## [ACTIVITY]
Your answer should be every line of the entries that has the string "deze" in it.

(Saved data entries)
++++++++++
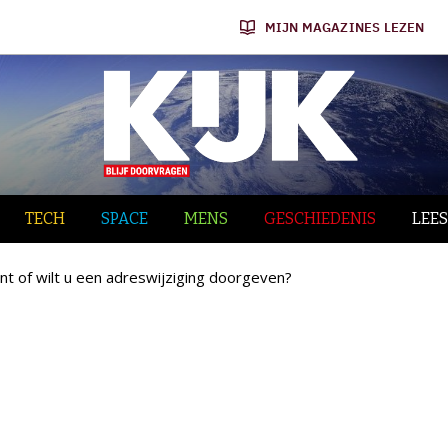
MIJN MAGAZINES LEZEN
TECH
SPACE
MENS
GESCHIEDENIS
LEES
nt of wilt u een adreswijziging doorgeven?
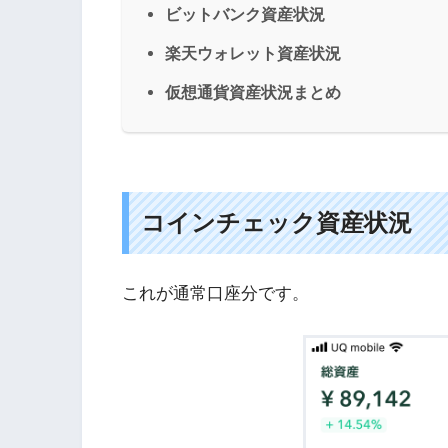
ビットバンク資産状況
楽天ウォレット資産状況
仮想通貨資産状況まとめ
コインチェック資産状況
これが通常口座分です。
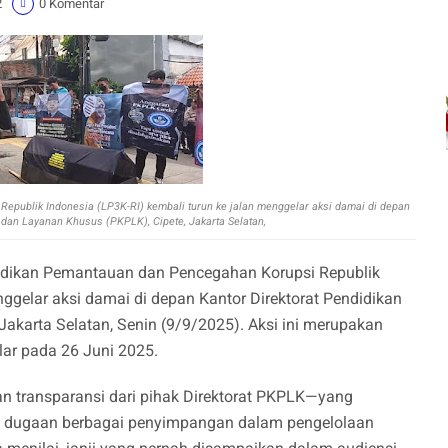
2
0 Komentar
ublik Indonesia (LP3K-RI) kembali turun ke jalan menggelar aksi damai di depan
 dan Layanan Khusus (PKPLK), Cipete, Jakarta Selatan,
ikan Pemantauan dan Pencegahan Korupsi Republik
nggelar aksi damai di depan Kantor Direktorat Pendidikan
akarta Selatan, Senin (9/9/2025). Aksi ini merupakan
lar pada 26 Juni 2025.
n transparansi dari pihak Direktorat PKPLK—yang
t dugaan berbagai penyimpangan dalam pengelolaan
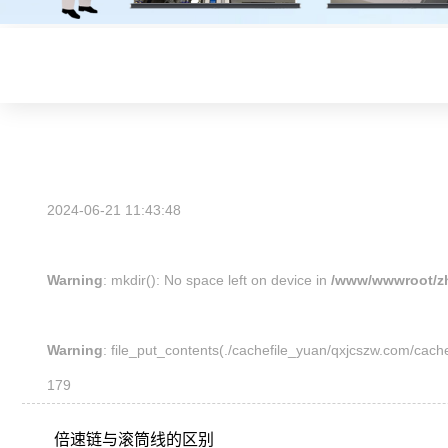
2024-06-21 11:43:48
Warning
: mkdir(): No space left on device in
/www/wwwroot/z
Warning
: file_put_contents(./cachefile_yuan/qxjcszw.com/cache
179
倍速链
与
滚筒线
的区别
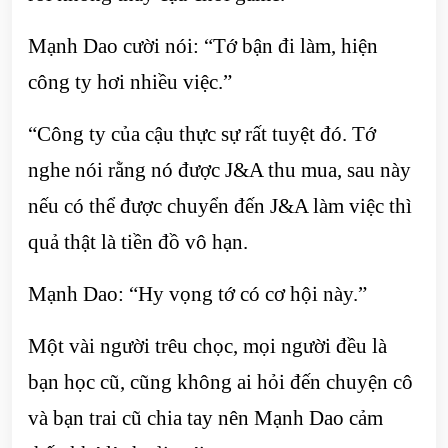
Mạnh Dao cười nói: “Tớ bận đi làm, hiện
công ty hơi nhiều việc.”
“Công ty của cậu thực sự rất tuyệt đó. Tớ
nghe nói rằng nó được J&A thu mua, sau này
nếu có thể được chuyển đến J&A làm việc thì
quả thật là tiền đồ vô hạn.
Mạnh Dao: “Hy vọng tớ có cơ hội này.”
Một vài người trêu chọc, mọi người đều là
bạn học cũ, cũng không ai hỏi đến chuyện cô
và bạn trai cũ chia tay nên Mạnh Dao cảm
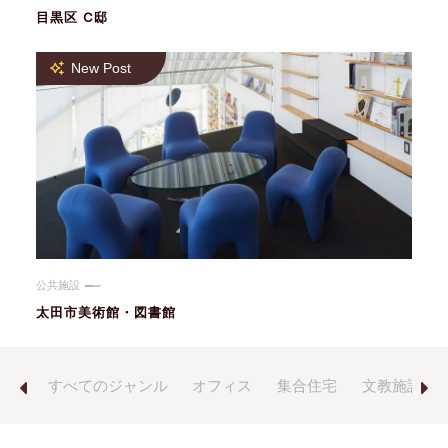
目黒区 C邸
New Post
公共施設
太田市美術館・図書館
の他
すべてのジャンル
オフィス
集合住宅
文教施設
Previous
Next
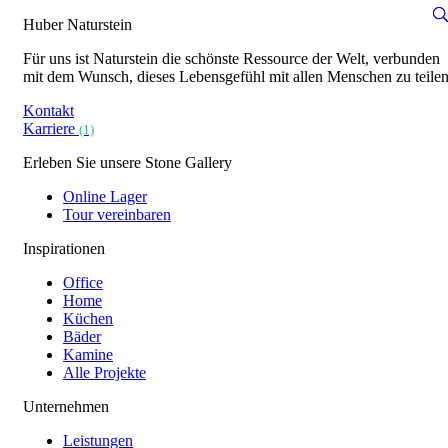
Huber Naturstein
Für uns ist Naturstein die schönste Ressource der Welt, verbunden
mit dem Wunsch, dieses Lebensgefühl mit allen Menschen zu teilen
Kontakt
Karriere
(1)
Erleben Sie unsere Stone Gallery
Online Lager
Tour vereinbaren
Inspirationen
Office
Home
Küchen
Bäder
Kamine
Alle Projekte
Unternehmen
Leistungen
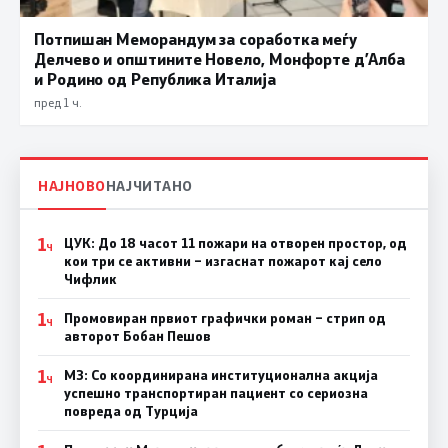
Потпишан Меморандум за соработка меѓу
Делчево и општините Новело, Монфорте д’Алба
и Родино од Република Италија
пред 1 ч.
НАЈНОВО
НАЈЧИТАНО
1
ЦУК: До 18 часот 11 пожари на отворен простор, од
Ч
кои три се активни – изгаснат пожарот кај село
Чифлик
1
Промовиран првиот графички роман – стрип од
Ч
авторот Бобан Пешов
1
МЗ: Со координирана институционална акција
Ч
успешно транспортиран пациент со сериозна
повреда од Турција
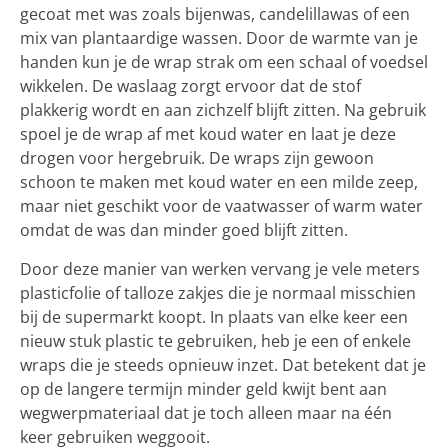
gecoat met was zoals bijenwas, candelillawas of een
mix van plantaardige wassen. Door de warmte van je
handen kun je de wrap strak om een schaal of voedsel
wikkelen. De waslaag zorgt ervoor dat de stof
plakkerig wordt en aan zichzelf blijft zitten. Na gebruik
spoel je de wrap af met koud water en laat je deze
drogen voor hergebruik. De wraps zijn gewoon
schoon te maken met koud water en een milde zeep,
maar niet geschikt voor de vaatwasser of warm water
omdat de was dan minder goed blijft zitten.
Door deze manier van werken vervang je vele meters
plasticfolie of talloze zakjes die je normaal misschien
bij de supermarkt koopt. In plaats van elke keer een
nieuw stuk plastic te gebruiken, heb je een of enkele
wraps die je steeds opnieuw inzet. Dat betekent dat je
op de langere termijn minder geld kwijt bent aan
wegwerpmateriaal dat je toch alleen maar na één
keer gebruiken weggooit.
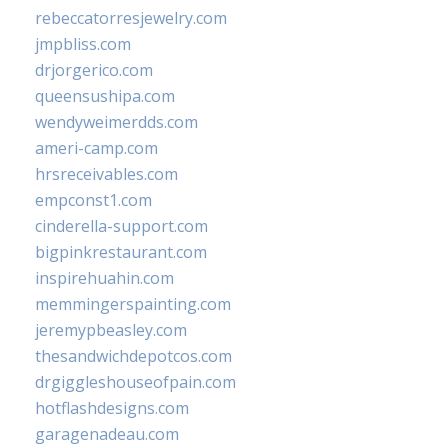
rebeccatorresjewelry.com
jmpbliss.com
drjorgerico.com
queensushipa.com
wendyweimerdds.com
ameri-camp.com
hrsreceivables.com
empconst1.com
cinderella-support.com
bigpinkrestaurant.com
inspirehuahin.com
memmingerspainting.com
jeremypbeasley.com
thesandwichdepotcos.com
drgiggleshouseofpain.com
hotflashdesigns.com
garagenadeau.com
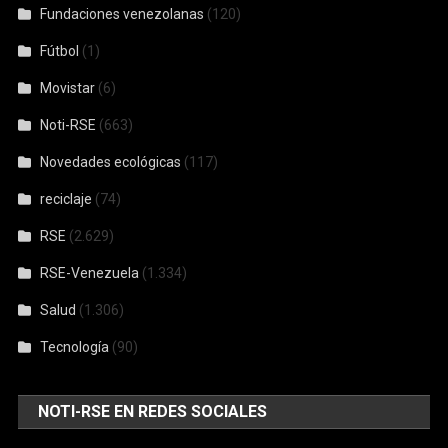
Fundaciones venezolanas
(120)
Fútbol
(1)
Movistar
(6)
Noti-RSE
(663)
Novedades ecológicas
(117)
reciclaje
(74)
RSE
(2.629)
RSE-Venezuela
(1.334)
Salud
(1.306)
Tecnología
(90)
NOTI-RSE EN REDES SOCIALES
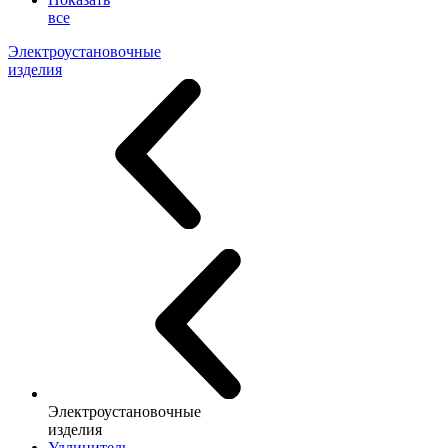
все
Электроустановочные
изделия
Электроустановочные
изделия
Удлинитель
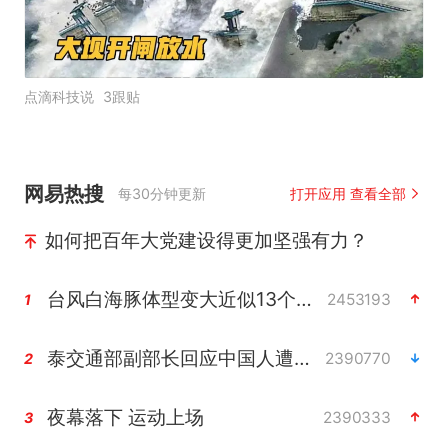
点滴科技说
3跟贴
网易热搜
每30分钟更新
打开应用 查看全部
如何把百年大党建设得更加坚强有力？
台风白海豚体型变大近似13个浙江面积
2453193
1
泰交通部副部长回应中国人遭歧视手势
2390770
2
夜幕落下 运动上场
2390333
3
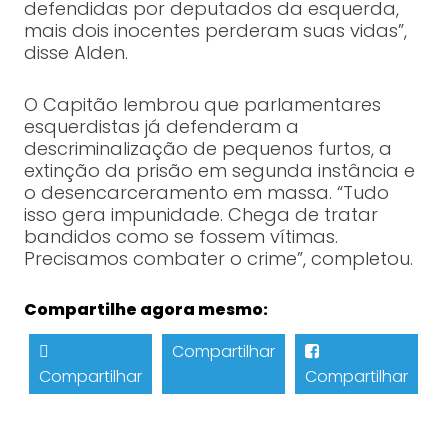
defendidas por deputados da esquerda,
mais dois inocentes perderam suas vidas”,
disse Alden.
O Capitão lembrou que parlamentares
esquerdistas já defenderam a
descriminalização de pequenos furtos, a
extinção da prisão em segunda instância e
o desencarceramento em massa. “Tudo
isso gera impunidade. Chega de tratar
bandidos como se fossem vítimas.
Precisamos combater o crime”, completou.
Compartilhe agora mesmo:
Compartilhar
Compartilhar
Compartilhar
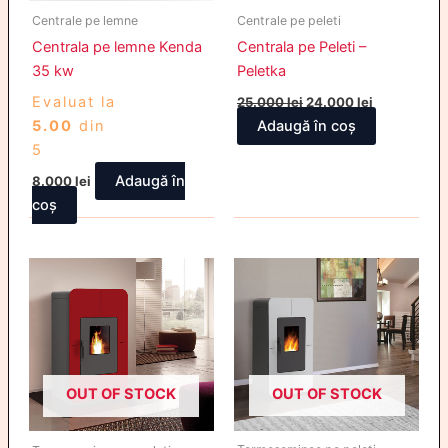
Centrale pe lemne
Centrale pe peleti
Centrala pe lemne Kenda
Centrala pe Peleti –
35 kw
Peletka
Evaluat la
25.000
lei
24.000
lei
5.00
din
Adaugă în coș
5
Adaugă în
8.000
lei
coș
OUT OF STOCK
OUT OF STOCK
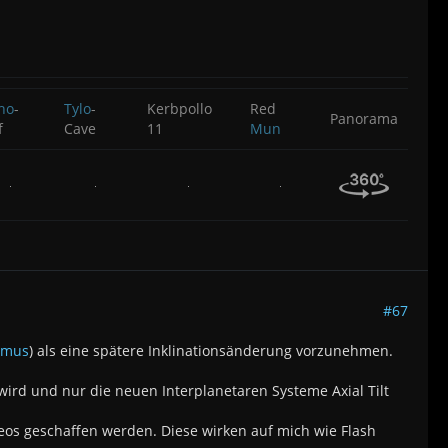
ho
-
Tylo
-
Kerbpollo
Red
Panorama
f
Cave
11
Mun
#67
nmus
) als eine spätere Inklinationsänderung vorzunehmen.
 wird und nur die neuen Interplanetaren Systeme Axial Tilt
deos geschaffen werden. Diese wirken auf mich wie Flash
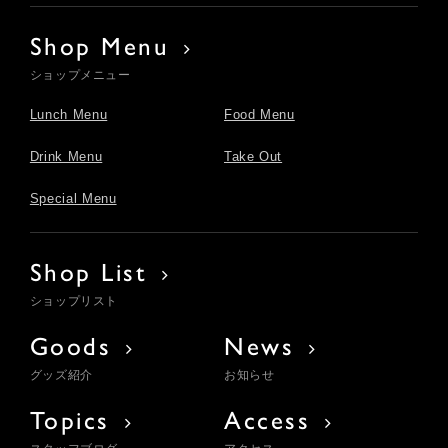
Shop Menu
ショップメニュー
Lunch Menu
Food Menu
Drink Menu
Take Out
Special Menu
Shop List
ショップリスト
Goods
News
グッズ紹介
お知らせ
Topics
Access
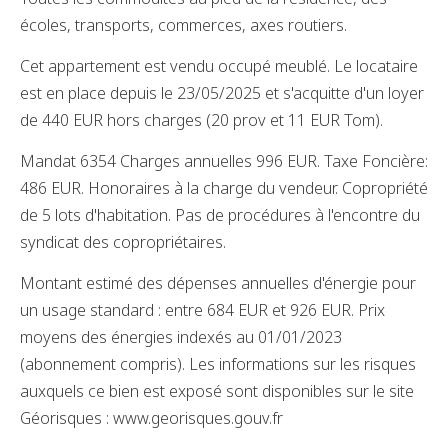
écoles, transports, commerces, axes routiers.
Cet appartement est vendu occupé meublé. Le locataire
est en place depuis le 23/05/2025 et s'acquitte d'un loyer
de 440 EUR hors charges (20 prov et 11 EUR Tom).
Mandat 6354 Charges annuelles 996 EUR. Taxe Foncière:
486 EUR. Honoraires à la charge du vendeur. Copropriété
de 5 lots d'habitation. Pas de procédures à l'encontre du
syndicat des copropriétaires.
Montant estimé des dépenses annuelles d'énergie pour
un usage standard : entre 684 EUR et 926 EUR. Prix
moyens des énergies indexés au 01/01/2023
(abonnement compris). Les informations sur les risques
auxquels ce bien est exposé sont disponibles sur le site
Géorisques : www.georisques.gouv.fr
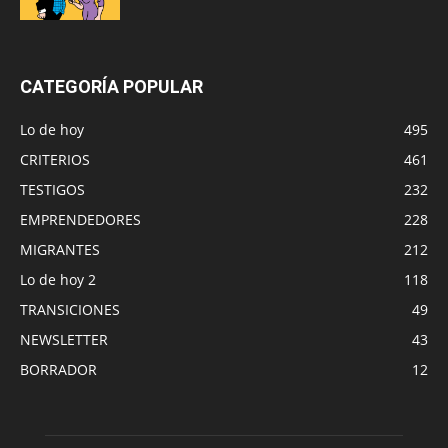
CATEGORÍA POPULAR
Lo de hoy
495
CRITERIOS
461
TESTIGOS
232
EMPRENDEDORES
228
MIGRANTES
212
Lo de hoy 2
118
TRANSICIONES
49
NEWSLETTER
43
BORRADOR
12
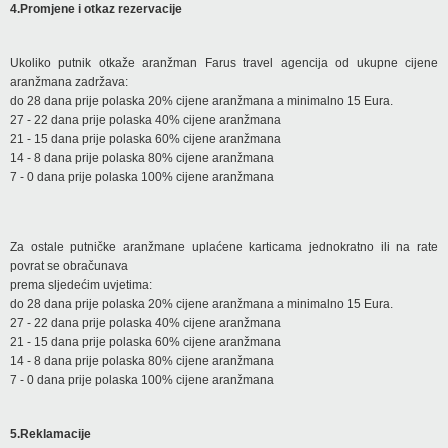
4.Promjene i otkaz rezervacije
Ukoliko putnik otkaže aranžman Farus travel agencija od ukupne cijene
aranžmana zadržava:
do 28 dana prije polaska 20% cijene aranžmana a minimalno 15 Eura.
27 - 22 dana prije polaska 40% cijene aranžmana
21 - 15 dana prije polaska 60% cijene aranžmana
14 - 8 dana prije polaska 80% cijene aranžmana
7 - 0 dana prije polaska 100% cijene aranžmana
Za ostale putničke aranžmane uplaćene karticama jednokratno ili na rate
povrat se obračunava
prema sljedećim uvjetima:
do 28 dana prije polaska 20% cijene aranžmana a minimalno 15 Eura.
27 - 22 dana prije polaska 40% cijene aranžmana
21 - 15 dana prije polaska 60% cijene aranžmana
14 - 8 dana prije polaska 80% cijene aranžmana
7 - 0 dana prije polaska 100% cijene aranžmana
5.Reklamacije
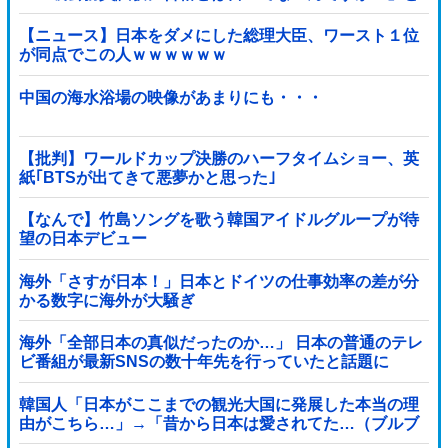
ツッコミを受けまくり……
【ニュース】日本をダメにした総理大臣、ワースト１位
が同点でこの人ｗｗｗｗｗｗ
中国の海水浴場の映像があまりにも・・・
【批判】ワールドカップ決勝のハーフタイムショー、英
紙｢BTSが出てきて悪夢かと思った｣
【なんで】竹島ソングを歌う韓国アイドルグループが待
望の日本デビュー
海外「さすが日本！」日本とドイツの仕事効率の差が分
かる数字に海外が大騒ぎ
海外「全部日本の真似だったのか…」 日本の普通のテレ
ビ番組が最新SNSの数十年先を行っていたと話題に
韓国人「日本がここまでの観光大国に発展した本当の理
由がこちら…」→「昔から日本は愛されてた…（ブルブ
ル」＝韓国の反応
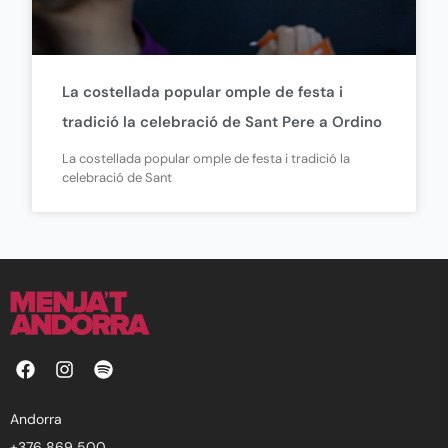
La costellada popular omple de festa i
tradició la celebració de Sant Pere a Ordino
La costellada popular omple de festa i tradició la
celebració de Sant
F
I
S
a
n
p
c
s
o
e
t
t
Andorra
b
a
i
+376 869 500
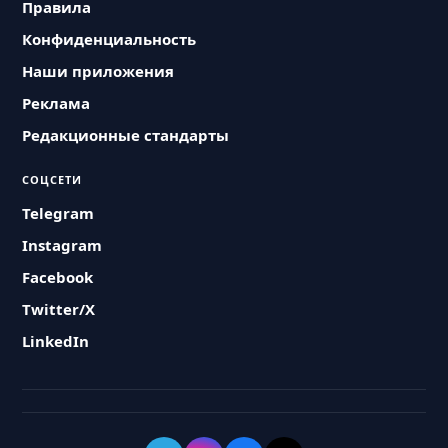
Правила
Конфиденциальность
Наши приложения
Реклама
Редакционные стандарты
СОЦСЕТИ
Telegram
Instagram
Facebook
Twitter/X
LinkedIn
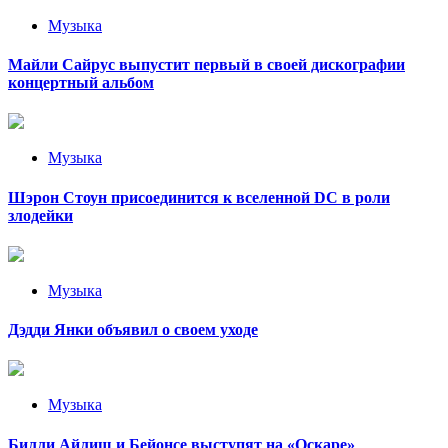
Музыка
Майли Сайрус выпустит первый в своей дискографии
концертный альбом
Музыка
Шэрон Стоун присоединится к вселенной DC в роли
злодейки
Музыка
Дэдди Янки объявил о своем уходе
Музыка
Билли Айлиш и Бейонсе выступят на «Оскаре»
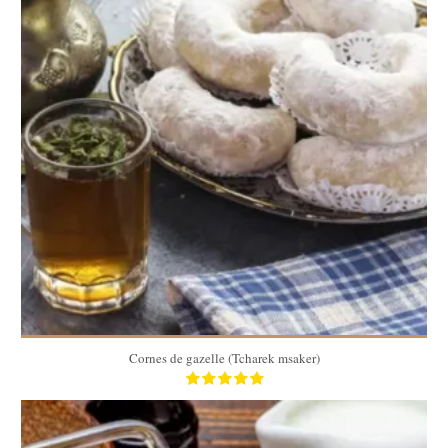
30
30
20 Min
Cornes de gazelle (Tcharek msaker)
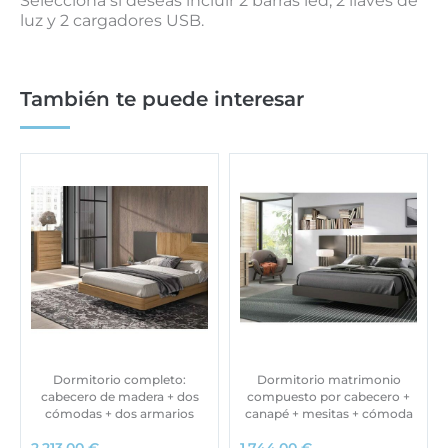
Selecciona si deseas incluir 2 barras led, 2 llaves de
luz y 2 cargadores USB.
También te puede interesar
Dormitorio completo:
Dormitorio matrimonio
cabecero de madera + dos
compuesto por cabecero +
cómodas + dos armarios
canapé + mesitas + cómoda
2.213,00
€
1.744,00
€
++++++++++
## [ANSWER TO THIS PROBLEM]
spoel je de wrap af met koud water en laat je deze
Door deze manier van werken vervang je vele meters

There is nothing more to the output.